### EXERCISE INSTRUCTIONS
Copy the lines below, please, starting with the one that contains "Locate an element" and ending with the last. Pictures stay out.
Segment Start: DATA FOR THIS EXERCISE
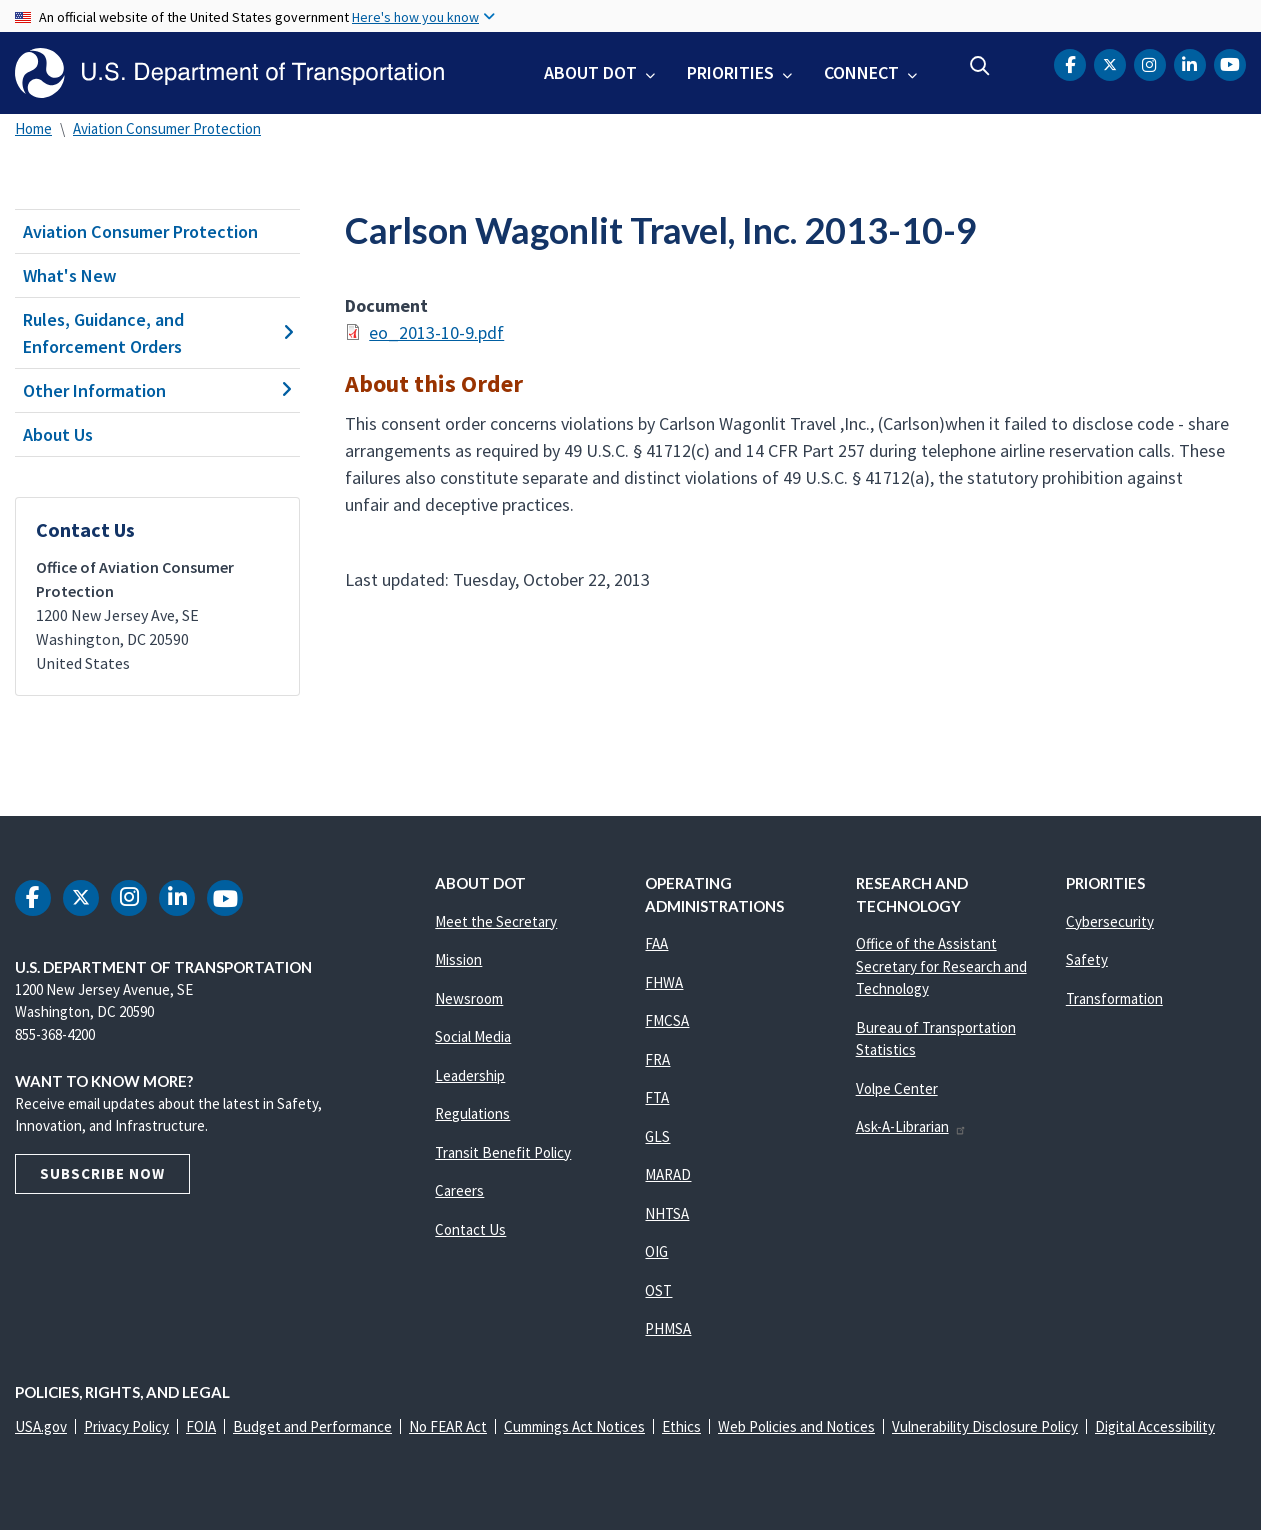  What do you see at coordinates (459, 1190) in the screenshot?
I see `Careers` at bounding box center [459, 1190].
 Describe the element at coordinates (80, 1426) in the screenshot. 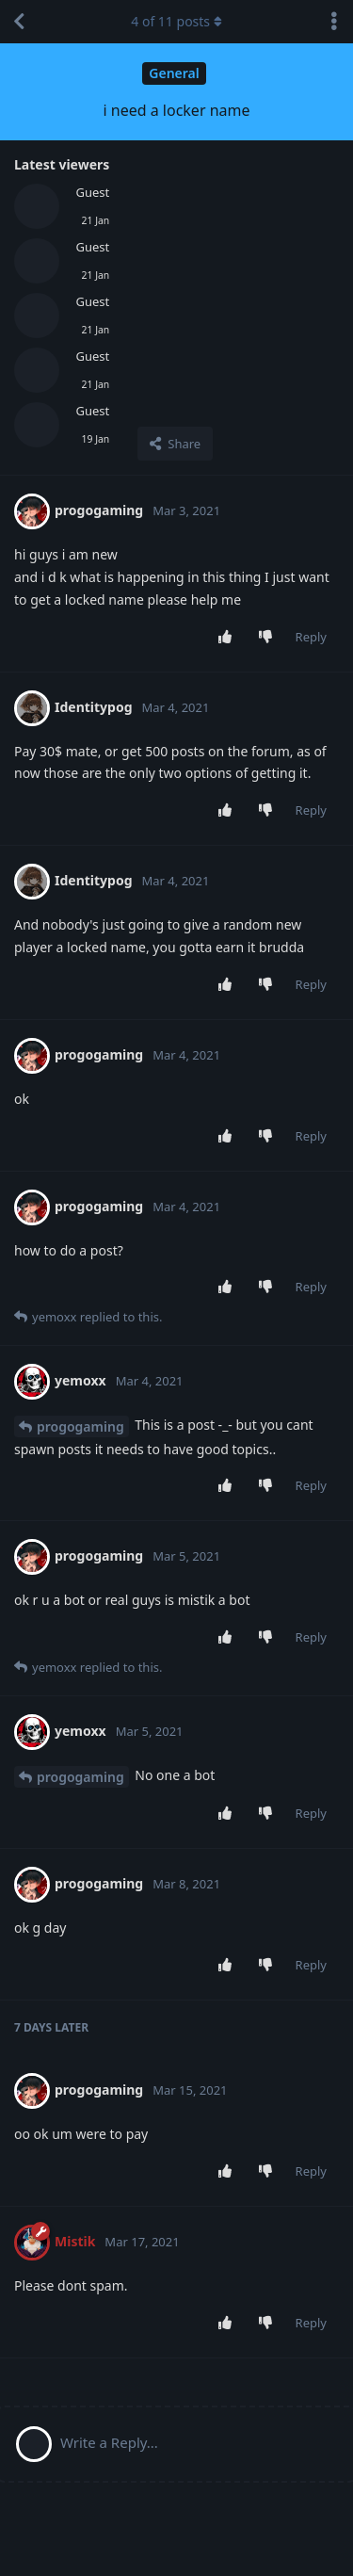

I see `progogaming` at that location.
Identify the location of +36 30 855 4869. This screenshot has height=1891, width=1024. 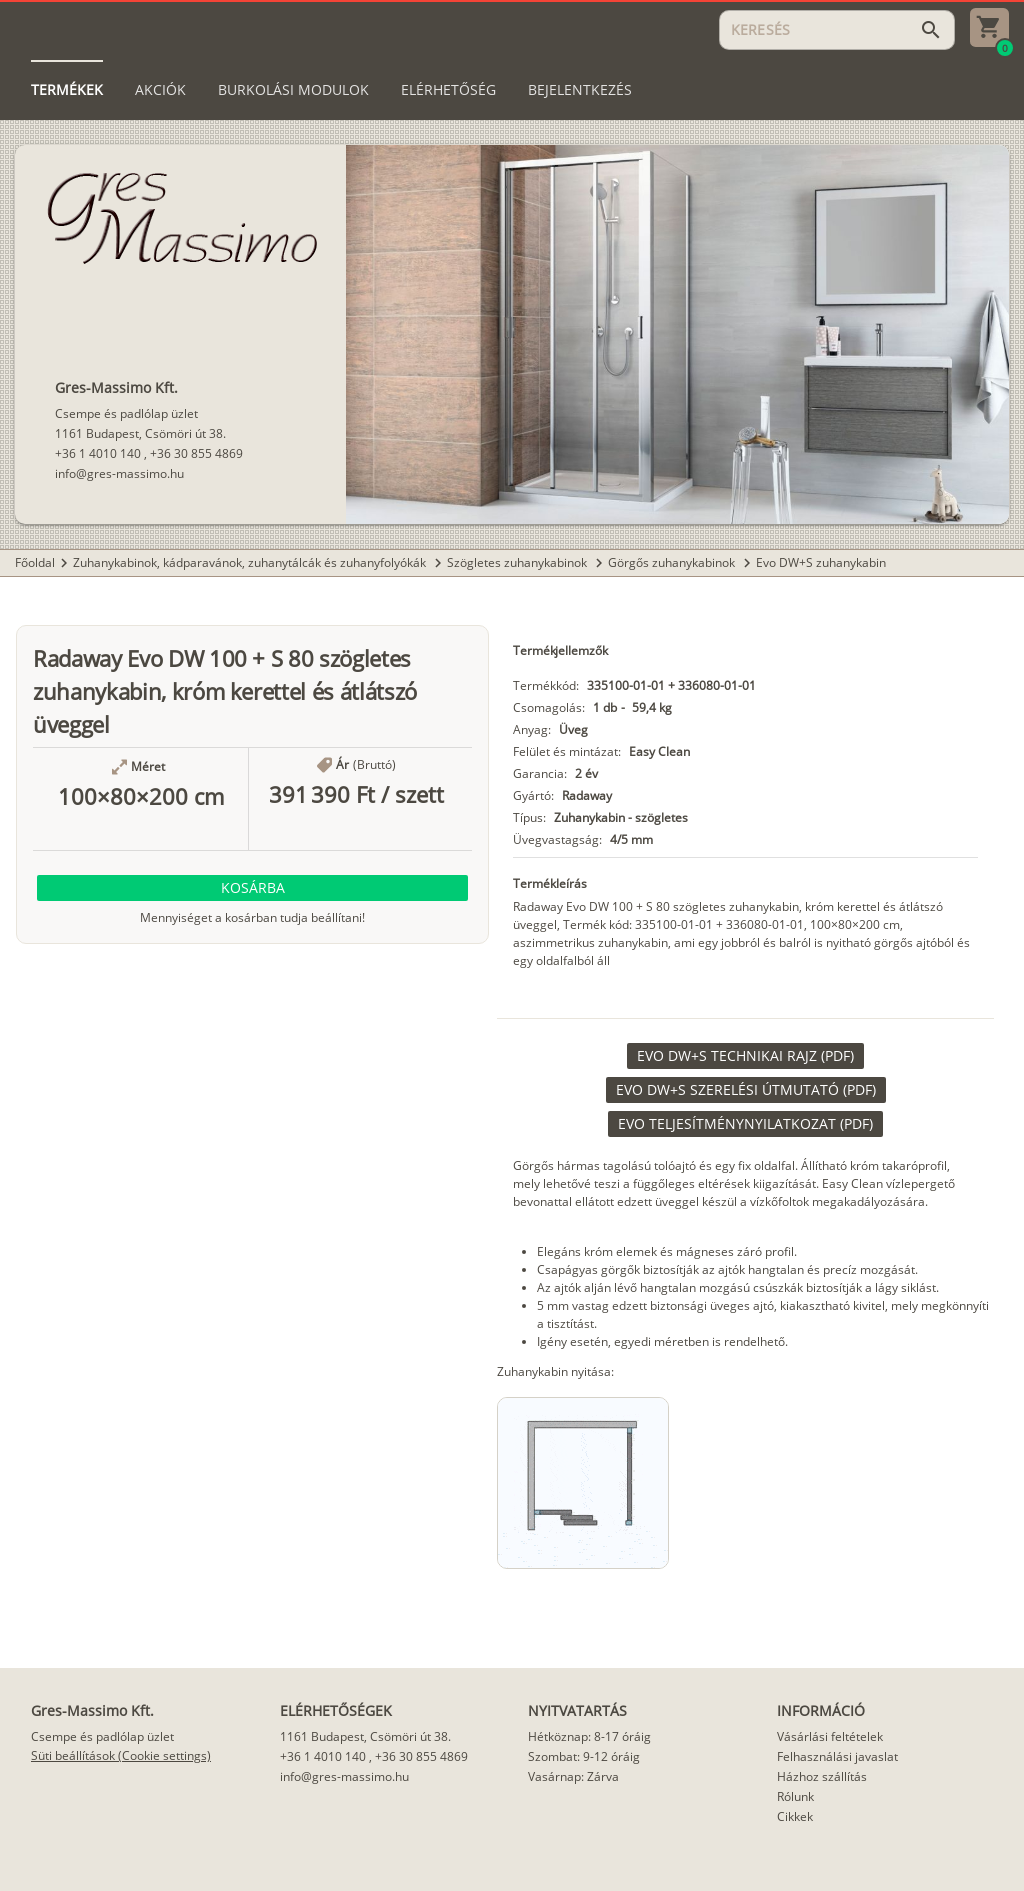
(196, 453).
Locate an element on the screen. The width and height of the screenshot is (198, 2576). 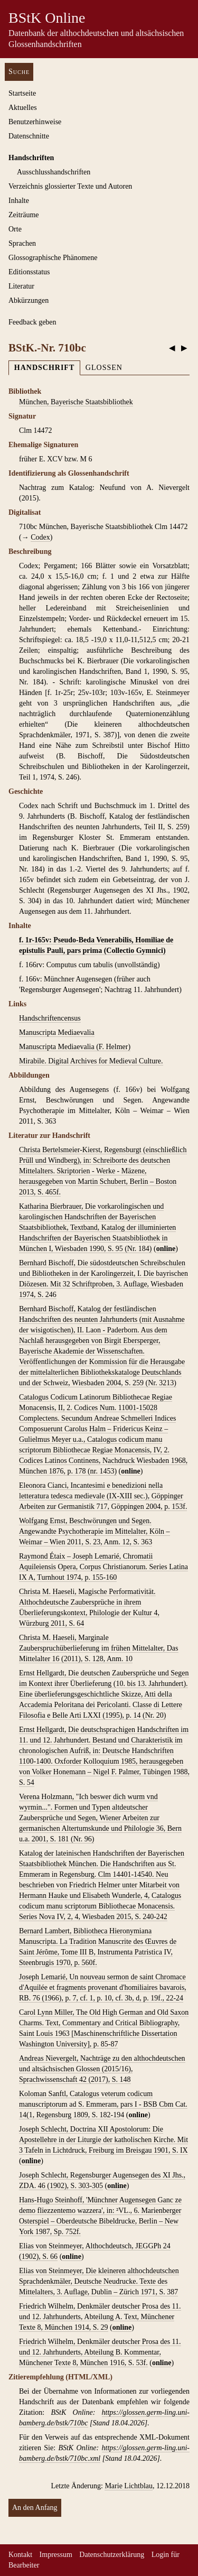
Benutzerhinweise is located at coordinates (34, 122).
Segment End: DATA FOR THIS EXERCISE
### EXERCISE ANSWER
Locate an element on the screen. The width and height of the screenshot is (198, 2576). 
Benutzerhinweise is located at coordinates (34, 122).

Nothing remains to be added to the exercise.